I recently moved to a new place with my partner and we decided to rely on WiFi for our internet connectivity instead of running cables from the router to our offices. This meant that we had to get PCIe WiFi cards for our desktop computers. I got a set of Intel AX210 cards for us both.

Mine was great from the get-go, my partner was not so lucky however. The connection speed was fast when we first set it up, however, when she went to work the next morning, the card struggled to even connect to the network. I tried turning the antennas in various directions because I found that to work on my own card when I ran into speed issues but it was no use.

I initially chalked it up as a hardware defect and ordered a replacement card. The same thing happened. We installed the card, ran an initial test that went great, then she would sit down to work and the card would struggle to connect to the network. She has a triple-monitor setup and a graphics card with 3 display ports, 1 of HDMI, DisplayPort (DP) and DVI. While I went grocery shopping, she jokingly thought to disconnect one of the monitors to see if it made a difference.

I didn’t believe her when she told me the news.

It went something like this:

  • 1 monitor = 650Mbps
  • 2 monitors = 350Mbps
  • 3 monitors = wouldn’t even connect to the network

This explained why the initial testing always went well. I never bothered to power on the other screens when I just installed the network card.

Initially we thought the issue was power related because we had the card installed in a 16x slot - but moving it to a 2x slot made no difference. We did some research and found that it could be related to electromagnetic interference.

We tried insulating the DVI cable with foil to create a faraday cage but it made very little difference. My partner stumbled upon a Reddit thread that would explain all our issues.

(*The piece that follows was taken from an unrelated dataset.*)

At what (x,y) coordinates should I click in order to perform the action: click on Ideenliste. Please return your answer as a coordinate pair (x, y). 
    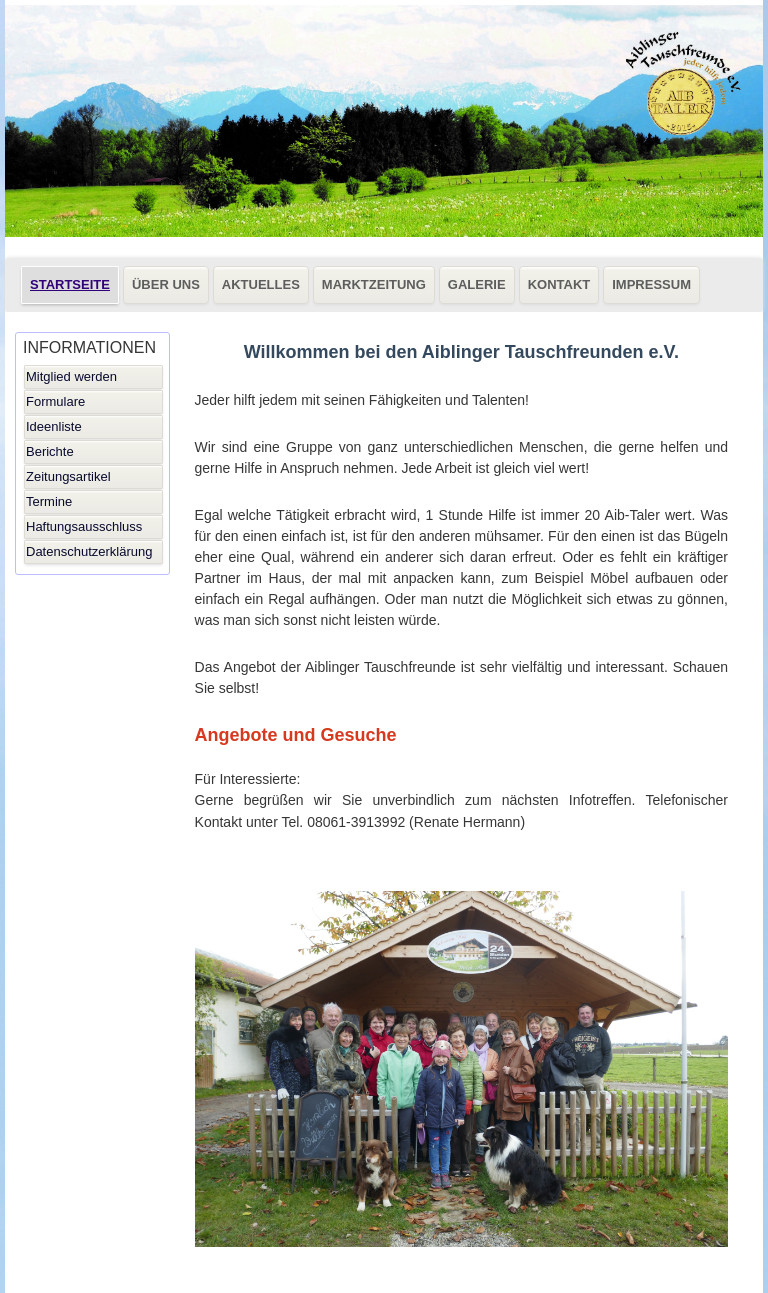
    Looking at the image, I should click on (54, 426).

A screenshot from the Reddit thread talking about ferrite beads.
The answer to all our questions, ferrite beads

A ferrite bead (also known as a ferrite block, ferrite core, ferrite ring, EMI filter, or ferrite choke) is a type of choke that suppresses high-frequency electronic noise in electronic circuits

From Ferrite bead, Wikipedia.

Intrigued by this thing we’d never heard of before, my partner looked at my bag of cables and said “hey that one has a ferrite on it, let’s try it!”.

A picture of all three monitors powered up with a speed test showing 600Mbps.
It worked!

It worked. How many evenings have you lost to electromagnetic interference?